| What to do |
Only the stretch below from the line holding "がどのようになっている" through the line holding "Les formes de pointes" should be restated, word for word and with both ends included; pictures stay out.
#### Dataset entries
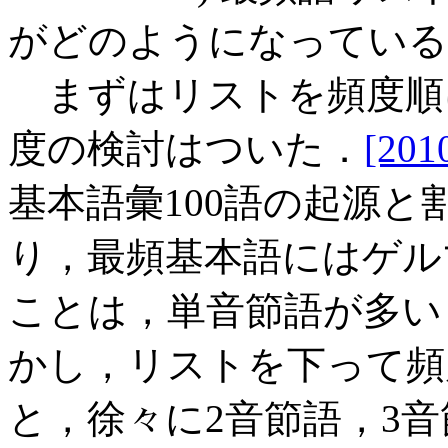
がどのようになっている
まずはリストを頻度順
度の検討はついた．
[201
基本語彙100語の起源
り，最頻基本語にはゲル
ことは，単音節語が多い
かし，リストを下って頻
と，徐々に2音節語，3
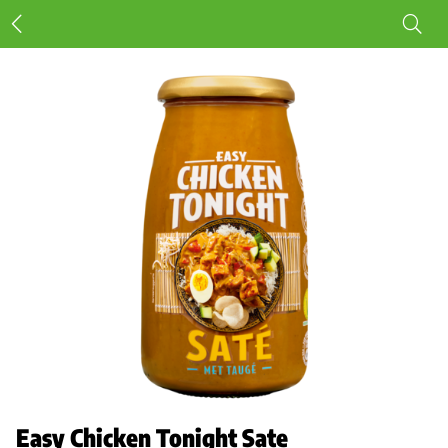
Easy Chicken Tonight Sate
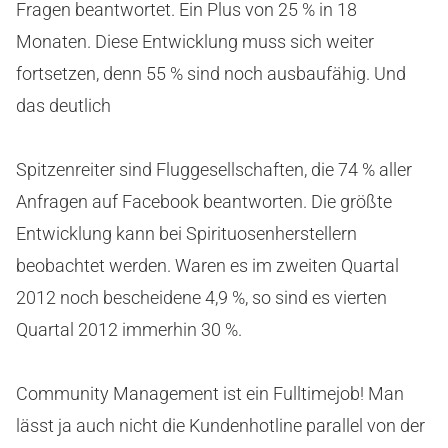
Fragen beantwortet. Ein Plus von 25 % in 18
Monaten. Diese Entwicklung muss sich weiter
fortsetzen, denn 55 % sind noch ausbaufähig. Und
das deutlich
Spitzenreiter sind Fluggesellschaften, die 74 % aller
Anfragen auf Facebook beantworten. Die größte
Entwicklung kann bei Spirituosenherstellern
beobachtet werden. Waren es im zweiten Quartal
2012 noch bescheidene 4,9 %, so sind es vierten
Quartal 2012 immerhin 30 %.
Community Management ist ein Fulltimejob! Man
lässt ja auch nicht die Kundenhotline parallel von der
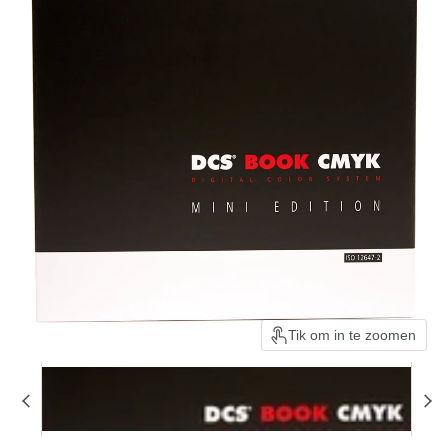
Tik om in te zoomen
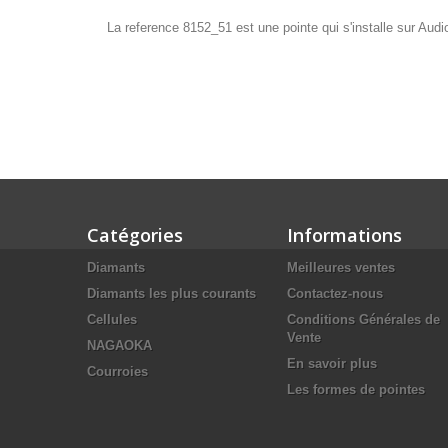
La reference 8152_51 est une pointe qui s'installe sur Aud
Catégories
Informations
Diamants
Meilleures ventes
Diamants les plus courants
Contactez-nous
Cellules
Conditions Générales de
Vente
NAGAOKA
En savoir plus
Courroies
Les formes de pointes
########
#### Dataset entries
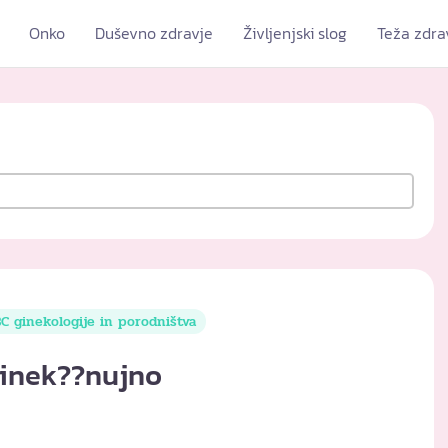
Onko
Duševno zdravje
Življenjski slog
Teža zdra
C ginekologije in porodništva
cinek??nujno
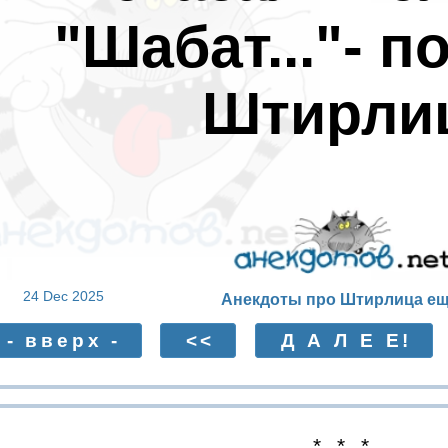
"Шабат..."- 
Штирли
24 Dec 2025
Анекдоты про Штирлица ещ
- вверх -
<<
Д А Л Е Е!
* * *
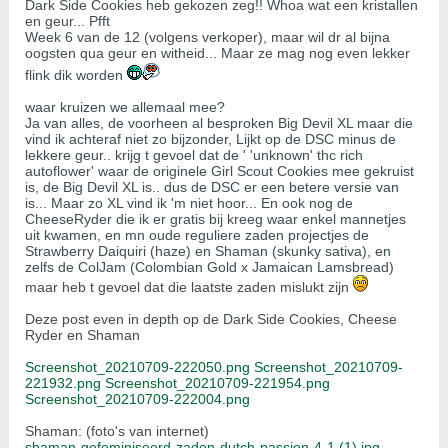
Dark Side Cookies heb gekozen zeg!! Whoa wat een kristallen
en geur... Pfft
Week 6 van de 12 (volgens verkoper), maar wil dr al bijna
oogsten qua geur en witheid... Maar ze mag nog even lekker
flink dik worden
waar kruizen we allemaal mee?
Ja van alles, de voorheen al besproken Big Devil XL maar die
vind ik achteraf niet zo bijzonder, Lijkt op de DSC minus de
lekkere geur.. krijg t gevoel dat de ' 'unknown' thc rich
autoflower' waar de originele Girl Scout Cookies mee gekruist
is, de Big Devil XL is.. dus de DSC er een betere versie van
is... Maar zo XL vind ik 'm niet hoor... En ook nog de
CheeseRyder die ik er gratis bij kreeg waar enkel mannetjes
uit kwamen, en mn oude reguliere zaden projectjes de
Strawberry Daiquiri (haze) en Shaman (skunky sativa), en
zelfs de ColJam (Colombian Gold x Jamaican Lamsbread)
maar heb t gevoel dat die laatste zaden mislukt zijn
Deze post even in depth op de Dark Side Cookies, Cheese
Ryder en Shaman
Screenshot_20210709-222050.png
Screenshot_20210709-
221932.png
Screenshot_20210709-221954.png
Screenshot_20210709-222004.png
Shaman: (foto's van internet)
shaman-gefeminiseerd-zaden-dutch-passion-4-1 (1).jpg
########
#### Dataset entries
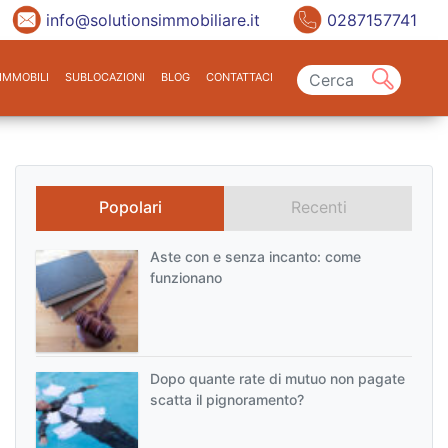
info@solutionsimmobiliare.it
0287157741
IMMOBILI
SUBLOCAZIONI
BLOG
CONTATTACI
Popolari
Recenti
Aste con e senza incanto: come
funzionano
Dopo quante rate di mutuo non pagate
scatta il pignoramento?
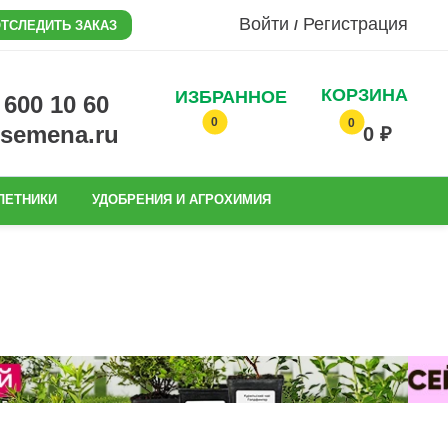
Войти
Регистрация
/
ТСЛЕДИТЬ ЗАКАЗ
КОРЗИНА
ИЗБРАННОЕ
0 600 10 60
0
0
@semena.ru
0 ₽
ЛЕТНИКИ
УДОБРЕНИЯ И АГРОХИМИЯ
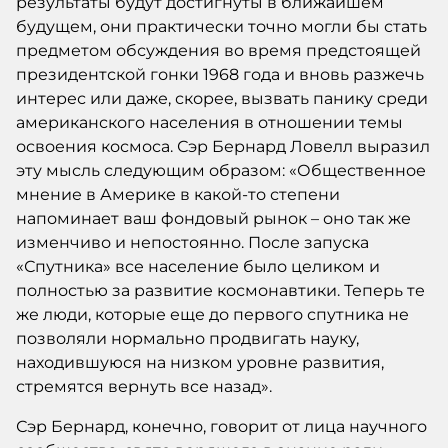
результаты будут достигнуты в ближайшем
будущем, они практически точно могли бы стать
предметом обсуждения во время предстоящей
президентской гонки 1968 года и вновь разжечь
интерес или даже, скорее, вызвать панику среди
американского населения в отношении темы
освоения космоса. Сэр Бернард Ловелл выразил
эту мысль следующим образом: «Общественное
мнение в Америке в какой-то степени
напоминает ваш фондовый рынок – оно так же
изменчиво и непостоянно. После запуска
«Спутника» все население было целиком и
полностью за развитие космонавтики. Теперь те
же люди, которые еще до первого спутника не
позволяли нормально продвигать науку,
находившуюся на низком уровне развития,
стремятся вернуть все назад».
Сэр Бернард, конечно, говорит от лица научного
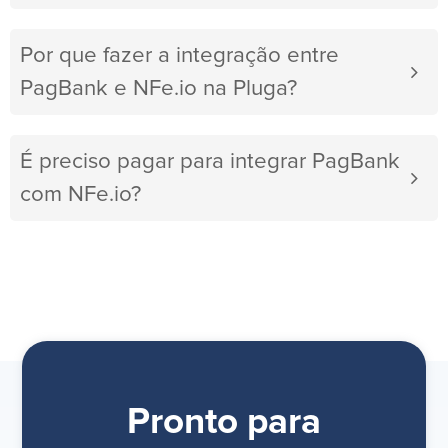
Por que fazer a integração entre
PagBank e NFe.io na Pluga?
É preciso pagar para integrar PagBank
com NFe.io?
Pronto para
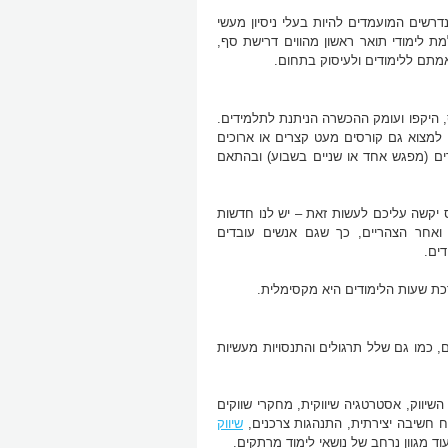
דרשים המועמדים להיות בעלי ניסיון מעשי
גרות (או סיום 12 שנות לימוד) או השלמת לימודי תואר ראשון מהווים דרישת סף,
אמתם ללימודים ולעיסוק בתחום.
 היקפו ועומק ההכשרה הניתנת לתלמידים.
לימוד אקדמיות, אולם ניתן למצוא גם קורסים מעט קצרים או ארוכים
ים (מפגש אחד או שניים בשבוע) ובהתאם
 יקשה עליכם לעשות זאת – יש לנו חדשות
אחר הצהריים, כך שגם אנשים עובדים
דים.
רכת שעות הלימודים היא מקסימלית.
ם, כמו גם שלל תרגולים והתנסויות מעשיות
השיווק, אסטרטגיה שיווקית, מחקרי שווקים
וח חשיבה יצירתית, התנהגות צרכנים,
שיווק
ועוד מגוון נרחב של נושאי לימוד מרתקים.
########
| Response to the task |
がどのようになっている
まずはリストを頻度順
度の検討はついた．
[201
基本語彙100語の起源
り，最頻基本語にはゲル
ことは，単音節語が多い
かし，リストを下って頻
と，徐々に2音節語，3
Easy Chicken Tonight Sate
Fragen beantwortet. Ein Plus von 25 % in 18
Monaten. Diese Entwicklung muss sich weiter
fortsetzen, denn 55 % sind noch ausbaufähig. Und
das deutlich
Spitzenreiter sind Fluggesellschaften, die 74 % aller
Anfragen auf Facebook beantworten. Die größte
Entwicklung kann bei Spirituosenherstellern
beobachtet werden. Waren es im zweiten Quartal
2012 noch bescheidene 4,9 %, so sind es vierten
Quartal 2012 immerhin 30 %.
Community Management ist ein Fulltimejob! Man
lässt ja auch nicht die Kundenhotline parallel von der
Tik om in te zoomen
La reference 8152_51 est une pointe qui s'installe sur Aud
Catégories
Informations
Diamants
Meilleures ventes
Diamants les plus courants
Contactez-nous
Cellules
Conditions Générales de
Vente
NAGAOKA
En savoir plus
Courroies
Les formes de pointes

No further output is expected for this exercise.